You need to run the server in debug mode.
Most of the time, you must run another sshd server in parallel to the main one since you are probably using ssh to connect to the server in the first place.
To do this we need to find a port that is not blocked by firewalls that mgmt01 can reach on the problem server. Normally, if there is a firewall, it blocks everything, so this method will only work if you run the main server in debug mode on port 22 - you will then need console access to the box.
Run the sshd server in debug mode on a different port like this
sshd -D -ddd -p 24
After one connection from an ssh client it will exit.
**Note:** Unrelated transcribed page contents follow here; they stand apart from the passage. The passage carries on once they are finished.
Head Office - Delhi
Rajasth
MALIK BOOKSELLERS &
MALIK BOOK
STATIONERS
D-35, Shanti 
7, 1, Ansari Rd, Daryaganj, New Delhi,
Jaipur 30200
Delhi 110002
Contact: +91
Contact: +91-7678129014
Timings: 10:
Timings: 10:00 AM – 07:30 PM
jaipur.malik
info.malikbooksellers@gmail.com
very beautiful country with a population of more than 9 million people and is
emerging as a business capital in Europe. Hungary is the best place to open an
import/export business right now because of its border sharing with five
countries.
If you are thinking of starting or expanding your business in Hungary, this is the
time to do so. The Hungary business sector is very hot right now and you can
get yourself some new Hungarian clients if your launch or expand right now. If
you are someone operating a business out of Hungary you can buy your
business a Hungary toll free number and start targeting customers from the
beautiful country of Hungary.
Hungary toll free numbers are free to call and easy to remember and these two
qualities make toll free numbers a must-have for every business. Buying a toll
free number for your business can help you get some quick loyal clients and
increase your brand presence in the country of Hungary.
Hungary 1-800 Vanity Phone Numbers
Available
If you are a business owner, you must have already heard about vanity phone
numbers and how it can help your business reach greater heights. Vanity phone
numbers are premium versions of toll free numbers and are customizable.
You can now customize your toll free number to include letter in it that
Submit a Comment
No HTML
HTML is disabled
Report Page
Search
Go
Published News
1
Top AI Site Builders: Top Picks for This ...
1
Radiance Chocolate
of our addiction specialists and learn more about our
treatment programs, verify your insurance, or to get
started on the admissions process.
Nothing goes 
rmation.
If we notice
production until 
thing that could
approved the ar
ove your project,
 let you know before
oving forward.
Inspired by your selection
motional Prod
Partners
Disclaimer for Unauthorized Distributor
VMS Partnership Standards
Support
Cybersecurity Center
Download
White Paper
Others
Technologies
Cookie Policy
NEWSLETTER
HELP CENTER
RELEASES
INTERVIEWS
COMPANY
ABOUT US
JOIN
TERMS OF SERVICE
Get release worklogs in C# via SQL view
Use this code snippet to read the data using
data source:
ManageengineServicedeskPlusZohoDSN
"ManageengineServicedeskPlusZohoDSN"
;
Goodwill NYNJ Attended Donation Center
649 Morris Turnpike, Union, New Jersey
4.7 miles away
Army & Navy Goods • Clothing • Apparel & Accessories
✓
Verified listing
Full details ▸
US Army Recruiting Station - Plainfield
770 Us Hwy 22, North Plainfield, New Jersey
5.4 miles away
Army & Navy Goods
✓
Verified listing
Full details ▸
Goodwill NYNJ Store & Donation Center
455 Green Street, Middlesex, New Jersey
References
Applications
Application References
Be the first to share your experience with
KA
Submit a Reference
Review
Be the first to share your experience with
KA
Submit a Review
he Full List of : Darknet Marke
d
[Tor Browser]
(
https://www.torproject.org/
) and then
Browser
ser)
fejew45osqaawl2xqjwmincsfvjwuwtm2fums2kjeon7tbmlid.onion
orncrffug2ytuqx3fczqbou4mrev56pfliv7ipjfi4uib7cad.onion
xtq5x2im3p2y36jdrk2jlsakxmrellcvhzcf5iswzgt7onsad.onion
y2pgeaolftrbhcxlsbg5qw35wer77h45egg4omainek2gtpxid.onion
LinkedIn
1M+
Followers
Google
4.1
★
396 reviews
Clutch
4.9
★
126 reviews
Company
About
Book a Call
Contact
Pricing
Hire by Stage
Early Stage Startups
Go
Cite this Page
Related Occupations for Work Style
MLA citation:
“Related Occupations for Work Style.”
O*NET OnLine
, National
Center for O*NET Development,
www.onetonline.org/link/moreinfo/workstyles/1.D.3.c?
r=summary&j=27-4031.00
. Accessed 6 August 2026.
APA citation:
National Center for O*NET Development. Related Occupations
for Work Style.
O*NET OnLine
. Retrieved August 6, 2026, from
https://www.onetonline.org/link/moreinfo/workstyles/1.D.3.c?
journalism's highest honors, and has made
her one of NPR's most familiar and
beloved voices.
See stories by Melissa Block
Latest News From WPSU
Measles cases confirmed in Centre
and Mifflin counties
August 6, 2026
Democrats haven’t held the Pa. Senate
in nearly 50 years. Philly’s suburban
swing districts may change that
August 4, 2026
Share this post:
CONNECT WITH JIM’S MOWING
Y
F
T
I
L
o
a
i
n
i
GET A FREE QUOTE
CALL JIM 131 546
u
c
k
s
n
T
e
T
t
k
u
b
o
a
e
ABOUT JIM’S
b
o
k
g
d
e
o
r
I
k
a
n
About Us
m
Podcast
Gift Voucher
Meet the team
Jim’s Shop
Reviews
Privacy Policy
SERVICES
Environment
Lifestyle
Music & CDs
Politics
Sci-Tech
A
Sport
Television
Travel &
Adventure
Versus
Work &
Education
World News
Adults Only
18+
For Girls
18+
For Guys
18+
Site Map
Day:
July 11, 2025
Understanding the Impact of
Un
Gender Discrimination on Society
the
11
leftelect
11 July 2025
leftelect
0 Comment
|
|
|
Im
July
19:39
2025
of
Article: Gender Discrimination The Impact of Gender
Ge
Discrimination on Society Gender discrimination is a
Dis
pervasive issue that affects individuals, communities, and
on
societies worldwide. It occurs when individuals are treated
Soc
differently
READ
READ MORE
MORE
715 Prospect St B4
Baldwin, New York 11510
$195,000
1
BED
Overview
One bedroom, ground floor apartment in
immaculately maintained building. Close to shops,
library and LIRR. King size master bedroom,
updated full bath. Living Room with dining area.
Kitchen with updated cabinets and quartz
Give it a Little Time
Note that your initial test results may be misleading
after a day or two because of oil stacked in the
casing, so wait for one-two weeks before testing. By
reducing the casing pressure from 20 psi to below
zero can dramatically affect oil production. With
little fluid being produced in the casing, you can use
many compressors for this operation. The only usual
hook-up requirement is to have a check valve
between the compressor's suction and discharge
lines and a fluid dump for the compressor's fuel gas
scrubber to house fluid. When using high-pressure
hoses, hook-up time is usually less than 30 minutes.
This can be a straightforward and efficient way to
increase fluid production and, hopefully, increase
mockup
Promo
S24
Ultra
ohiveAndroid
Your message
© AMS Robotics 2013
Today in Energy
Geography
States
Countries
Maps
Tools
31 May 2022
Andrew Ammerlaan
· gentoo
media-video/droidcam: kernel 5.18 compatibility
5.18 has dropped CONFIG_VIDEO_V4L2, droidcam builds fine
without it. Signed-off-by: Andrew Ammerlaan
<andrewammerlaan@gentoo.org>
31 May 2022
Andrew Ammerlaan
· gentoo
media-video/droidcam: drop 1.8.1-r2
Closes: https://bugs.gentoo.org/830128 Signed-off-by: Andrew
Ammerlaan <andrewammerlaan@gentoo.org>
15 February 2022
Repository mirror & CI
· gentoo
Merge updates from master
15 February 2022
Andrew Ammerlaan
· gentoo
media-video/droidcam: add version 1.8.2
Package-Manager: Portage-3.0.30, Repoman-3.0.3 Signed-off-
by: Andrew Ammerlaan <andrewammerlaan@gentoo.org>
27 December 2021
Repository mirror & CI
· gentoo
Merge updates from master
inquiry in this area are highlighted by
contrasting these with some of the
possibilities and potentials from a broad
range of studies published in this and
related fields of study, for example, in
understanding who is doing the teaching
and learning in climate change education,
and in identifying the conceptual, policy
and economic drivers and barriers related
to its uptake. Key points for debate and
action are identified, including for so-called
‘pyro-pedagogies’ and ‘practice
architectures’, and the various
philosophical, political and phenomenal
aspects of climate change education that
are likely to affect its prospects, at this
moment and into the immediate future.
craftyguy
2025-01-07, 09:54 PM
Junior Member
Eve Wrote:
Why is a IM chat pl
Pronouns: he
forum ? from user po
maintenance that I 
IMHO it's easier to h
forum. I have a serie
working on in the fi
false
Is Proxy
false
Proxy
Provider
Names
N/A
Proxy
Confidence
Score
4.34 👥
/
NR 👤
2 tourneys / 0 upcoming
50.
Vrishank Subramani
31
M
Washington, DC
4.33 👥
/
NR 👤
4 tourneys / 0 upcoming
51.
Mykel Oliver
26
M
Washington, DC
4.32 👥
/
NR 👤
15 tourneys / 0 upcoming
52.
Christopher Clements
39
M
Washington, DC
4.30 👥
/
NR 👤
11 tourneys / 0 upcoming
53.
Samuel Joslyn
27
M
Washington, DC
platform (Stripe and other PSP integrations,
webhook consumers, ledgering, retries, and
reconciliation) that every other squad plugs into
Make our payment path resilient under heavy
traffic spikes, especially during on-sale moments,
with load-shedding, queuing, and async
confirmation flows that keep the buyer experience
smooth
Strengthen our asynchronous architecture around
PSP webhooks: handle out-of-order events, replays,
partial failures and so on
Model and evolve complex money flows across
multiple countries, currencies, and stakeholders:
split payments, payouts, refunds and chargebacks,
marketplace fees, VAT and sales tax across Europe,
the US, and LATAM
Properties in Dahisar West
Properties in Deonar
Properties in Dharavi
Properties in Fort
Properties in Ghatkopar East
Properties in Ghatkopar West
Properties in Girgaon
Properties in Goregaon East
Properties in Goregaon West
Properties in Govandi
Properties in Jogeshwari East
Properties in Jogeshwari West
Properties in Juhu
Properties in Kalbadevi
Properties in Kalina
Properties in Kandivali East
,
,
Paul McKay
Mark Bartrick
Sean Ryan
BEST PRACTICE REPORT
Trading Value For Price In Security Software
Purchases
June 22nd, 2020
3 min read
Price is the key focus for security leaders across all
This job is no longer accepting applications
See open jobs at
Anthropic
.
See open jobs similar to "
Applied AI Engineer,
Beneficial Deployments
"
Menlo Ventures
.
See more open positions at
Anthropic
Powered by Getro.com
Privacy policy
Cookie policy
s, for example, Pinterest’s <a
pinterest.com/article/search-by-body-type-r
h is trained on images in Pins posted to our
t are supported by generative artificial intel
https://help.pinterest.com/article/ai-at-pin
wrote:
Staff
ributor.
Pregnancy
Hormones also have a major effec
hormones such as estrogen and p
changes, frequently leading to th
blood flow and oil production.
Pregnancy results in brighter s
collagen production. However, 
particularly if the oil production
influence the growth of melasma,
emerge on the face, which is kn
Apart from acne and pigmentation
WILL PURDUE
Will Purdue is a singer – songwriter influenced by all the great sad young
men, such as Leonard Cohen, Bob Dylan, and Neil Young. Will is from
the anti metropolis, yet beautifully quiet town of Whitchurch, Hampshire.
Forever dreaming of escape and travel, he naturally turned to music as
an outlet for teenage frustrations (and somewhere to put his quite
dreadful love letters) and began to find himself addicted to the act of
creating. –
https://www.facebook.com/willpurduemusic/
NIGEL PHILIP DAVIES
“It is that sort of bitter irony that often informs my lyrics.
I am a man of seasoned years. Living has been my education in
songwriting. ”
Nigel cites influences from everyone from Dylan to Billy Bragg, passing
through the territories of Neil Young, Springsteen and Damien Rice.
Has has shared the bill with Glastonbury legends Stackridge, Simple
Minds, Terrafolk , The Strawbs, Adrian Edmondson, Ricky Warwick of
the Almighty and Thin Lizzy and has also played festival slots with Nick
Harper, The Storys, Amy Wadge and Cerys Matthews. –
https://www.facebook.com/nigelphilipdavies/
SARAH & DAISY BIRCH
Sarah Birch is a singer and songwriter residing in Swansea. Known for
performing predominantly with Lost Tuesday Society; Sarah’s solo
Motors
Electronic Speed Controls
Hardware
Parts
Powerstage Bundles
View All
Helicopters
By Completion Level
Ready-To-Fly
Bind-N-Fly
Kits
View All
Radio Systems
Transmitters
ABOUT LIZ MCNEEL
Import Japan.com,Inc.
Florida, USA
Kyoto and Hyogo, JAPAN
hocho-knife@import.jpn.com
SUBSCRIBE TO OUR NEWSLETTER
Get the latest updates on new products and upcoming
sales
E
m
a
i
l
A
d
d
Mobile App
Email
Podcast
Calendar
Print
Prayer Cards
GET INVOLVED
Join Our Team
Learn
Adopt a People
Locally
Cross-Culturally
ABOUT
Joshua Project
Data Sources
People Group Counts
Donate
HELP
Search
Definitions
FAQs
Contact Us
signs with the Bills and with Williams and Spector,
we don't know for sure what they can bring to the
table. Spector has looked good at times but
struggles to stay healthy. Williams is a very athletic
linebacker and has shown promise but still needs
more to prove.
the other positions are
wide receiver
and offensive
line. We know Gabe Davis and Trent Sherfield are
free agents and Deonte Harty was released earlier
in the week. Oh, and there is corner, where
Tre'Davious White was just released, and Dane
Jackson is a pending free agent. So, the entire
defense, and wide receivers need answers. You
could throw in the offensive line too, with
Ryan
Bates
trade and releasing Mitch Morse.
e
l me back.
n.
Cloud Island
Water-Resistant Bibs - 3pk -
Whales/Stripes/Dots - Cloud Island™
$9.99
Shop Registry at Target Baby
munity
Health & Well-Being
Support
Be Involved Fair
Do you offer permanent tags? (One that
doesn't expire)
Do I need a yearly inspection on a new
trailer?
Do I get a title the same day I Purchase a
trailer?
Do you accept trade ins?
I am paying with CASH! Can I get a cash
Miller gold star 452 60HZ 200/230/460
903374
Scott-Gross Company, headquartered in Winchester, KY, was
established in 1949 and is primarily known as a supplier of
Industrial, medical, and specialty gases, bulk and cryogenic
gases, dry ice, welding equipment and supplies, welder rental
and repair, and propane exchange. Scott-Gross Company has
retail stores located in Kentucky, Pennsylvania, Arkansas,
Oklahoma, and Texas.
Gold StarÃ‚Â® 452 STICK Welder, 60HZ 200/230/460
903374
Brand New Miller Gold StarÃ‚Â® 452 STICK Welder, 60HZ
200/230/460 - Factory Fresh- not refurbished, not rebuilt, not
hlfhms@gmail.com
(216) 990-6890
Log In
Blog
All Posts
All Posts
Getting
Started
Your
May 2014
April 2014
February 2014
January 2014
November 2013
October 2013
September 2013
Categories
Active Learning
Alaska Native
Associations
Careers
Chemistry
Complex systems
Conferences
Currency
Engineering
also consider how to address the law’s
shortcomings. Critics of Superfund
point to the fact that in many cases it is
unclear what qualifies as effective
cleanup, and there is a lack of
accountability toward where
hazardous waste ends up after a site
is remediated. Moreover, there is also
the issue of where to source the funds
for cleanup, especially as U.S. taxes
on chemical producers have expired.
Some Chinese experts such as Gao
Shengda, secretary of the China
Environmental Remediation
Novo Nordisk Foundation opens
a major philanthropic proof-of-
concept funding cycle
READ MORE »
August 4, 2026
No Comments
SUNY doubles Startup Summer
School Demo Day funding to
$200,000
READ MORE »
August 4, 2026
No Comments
It shows heaps of debug messages and sometimes its really obvious what the problem is because the messages can be quite explicit.
On mgmt01, run the ssh client in debug mode also, connecting to the different port. Some time this helps but its no where near as useful as the server debug.
ssh -vvv -p 24 serverX
You may need to compare the debug messages from a "good" server/client to a "bad" server/client to work out what the errors are.